Hacker Newsnew | past | comments | ask | show | jobs | submitlogin

Many languages go so far as to specify a virtual machine to run the compiled program, so your statement doesn't make much sense in that context. Languages, machines, libraries and implementation are all deeply interconnected. Try writing C without a stack. Try writing Java without java.lang.


Thank you for brilliantly proving his point. What you wrote just prove that you completely mixed what is a language and what is its implementation.

Of course C semantic uses a calling stack in its definition. Does that mean you need a physical stack to implement it ? Not at all, you can perfectly implement C in anything as long as you can simulate a stack. Just look at the JVM and Dalvik. Dalvik is register based while the JVM is stack-based and they both run Java.

java.lang is a standard library.
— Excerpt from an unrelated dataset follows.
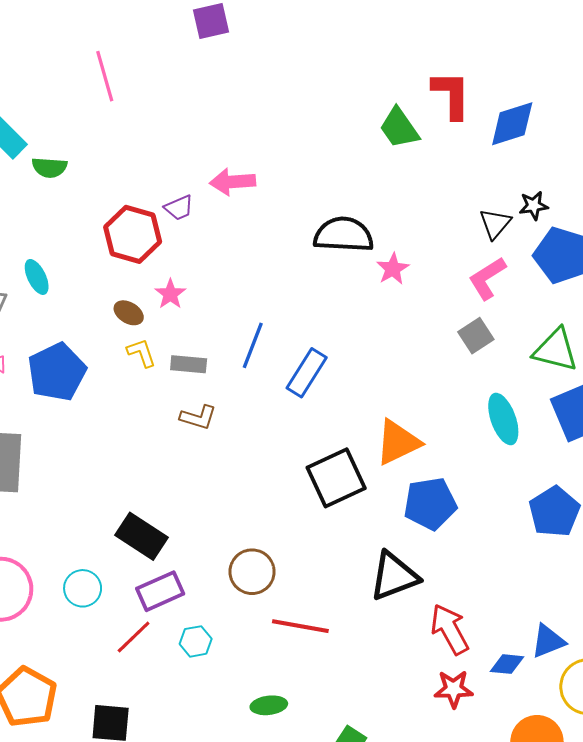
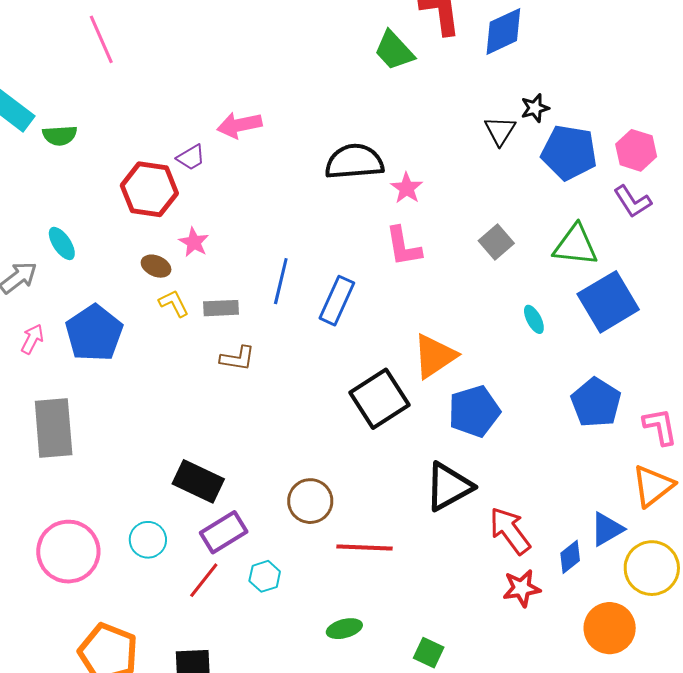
pink L-shape: (487, 278) -> (403, 246), moved, turned -60
cyan ellipse: (503, 419) -> (534, 319), size x0.6
blue diamond: (507, 664) -> (570, 557), turned -36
It's only part of the language definition in a really broad sense. It's actually written in Java. Any complete Java compiler can and will compile it (with some modification for the purely JVM oriented functions). There is a lot of projects out there trying to compile Java on a target which is not the JVM.


You just prove my point.

Of course languages define virtual machines, or in languages like C the abstract machine model, but that is only how the developer sees the machine through the language semantics.

This does not change in any way whatsoever how the language is actually implemented.


This discussion is derailing. From the top-level comment:

Hopefully it would allow everyone to realize that a language is just some syntax and semantic and that a compiler is just a program like another.

Which is true. However, this glosses over the fact that it is prohibitively hard to write efficient compilers for some languages. For instance, Prolog's semantics are so far removed from our machines that it is terribly hard to make it efficient for general purpose programs.

Semantics do make some languages harder to compile to efficient machine code than others.


I think it is usually easy to determine by context when someone is referring to a language and when someone is referring to the typical implementation, libraries, etc that come along with a language. In the context of performance benchmarking it is clear (to me at least) that the benchmark would be of a particular implementation, of which there is usually an obvious choice. I don't think there is really any misunderstanding of that.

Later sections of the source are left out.